Et ils se ressemblaient tous.

Ils avaient ce même goût amer de solitude, cette même odeur abjecte d'amertume. Ils étaient sombres, ils étaient froids. Le soleil peinait à trouver sa place et les étoiles avaient fui le ciel, plongeant la nuit dans une pénombre angoissante.

Tout était affreusement fade.

C'était comme si les couleurs avaient fini par se délaver, abandonnant la bataille, s'avouant vaincues. Les gris s'étaient imposés en maître, prenant le pas sur les verts tendres et les orangés chaleureux. Ils se dessinaient de manière anarchique, passant de l'argile à l'anthracite sans suite logique, en de longues traînées décousues qui donnaient un aspect sale au paysage. Et le panorama avait perdu de sa superbe, tout paraissait terne, sans nuance, sans vie. C'était d'une tristesse à briser les cœurs les plus aguerris.

Les bruits ambiants avaient doucement commencé à s'éteindre et il ne restait d'eux qu'un faible fond sonore que le silence oppressait un peu plus jour après jour. Et les quelques sons qui résistaient encore résonnaient désormais de la plus sournoise des manières : ils se manifestaient au cœur de la nuit ou dans les ruelles sombres, que la faible lumière du jour fuyait, se faisant tantôt grinçants tantôt traînants. Ils devenaient plus pesants que le silence et finissaient par réveiller la peur, la faisant doucement passer les défenses pour se frayer un chemin glacé dans l'âme des plus courageux. Alors elle s'infiltrait dans la moindre cellule, chuchotant de sa voix doucereuse et transformant les ombres en monstres terrifiants.
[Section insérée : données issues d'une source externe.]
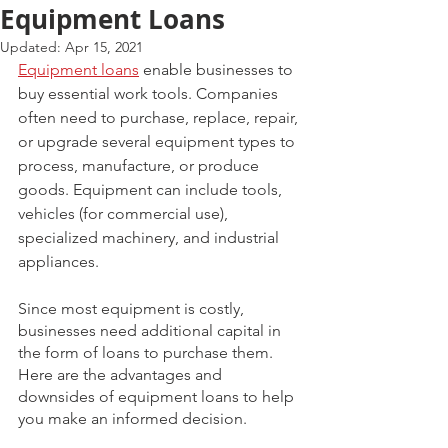
Equipment Loans
Updated:
Apr 15, 2021
Equipment loans
 enable businesses to 
buy essential work tools. Companies 
often need to purchase, replace, repair, 
or upgrade several equipment types to 
process, manufacture, or produce 
goods. Equipment can include tools, 
vehicles (for commercial use), 
specialized machinery, and industrial 
appliances. 
Since most equipment is costly, 
businesses need additional capital in 
the form of loans to purchase them. 
Here are the advantages and 
downsides of equipment loans to help 
you make an informed decision.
Chaque instant prenait des allures de cauchemar. Chaque seconde était devenue un calvaire infâme qu'elle ne pouvait pas fuir. Elle était enchaînée ici et elle n'avait pu être qu'une triste spectatrice de tout ce bric-à-brac.

Une fois son Lucky Charm activé, elle était retournée dans sa chambre. Elle avait retrouvé ses murs roses et la douce odeur du pain chaud, de simples éléments en apparence mais qui étaient des repères bienvenus dans le bazar de sa vie. Elle avait alors fait tomber sa transformation et c'était avec un soulagement sans bornes qu'elle avait accueilli Tikki dans le creux de ses mains. Le petit kwami s'était empressé de venir se frotter contre sa joue pendant de longues secondes, dans un geste de réconfort qui était à deux doigts d'arracher des larmes à la jeune fille. Elle avait savouré chaque minute de ces instants, profitant de la chaleur et de l'amour que dégageait sa minuscule amie, se délectant de voir la solitude faire ses bagages.

Puis une fois l'émotion passée, elle s'était levée, prête à quitter sa chambre. Elle avait un ami à sauver mais avant d'entamer quoi que ce soit, elle voulait voir ses parents. Elle voulait s'imprégner de leur présence, de leurs odeurs réconfortantes. Elle voulait se délecter de leurs mots bienveillants, y puiser la force et le courage dont elle aurait affreusement besoin pour continuer.

Elle était descendue, les appelant avec force, heureuse de pouvoir les revoir après tout ce capharnaüm.

Malheureusement, l'esprit de Thomas Astruc en avait décidé autrement.

Alors seuls ses hurlements de désespoir vinrent combler le silence de l'appartement.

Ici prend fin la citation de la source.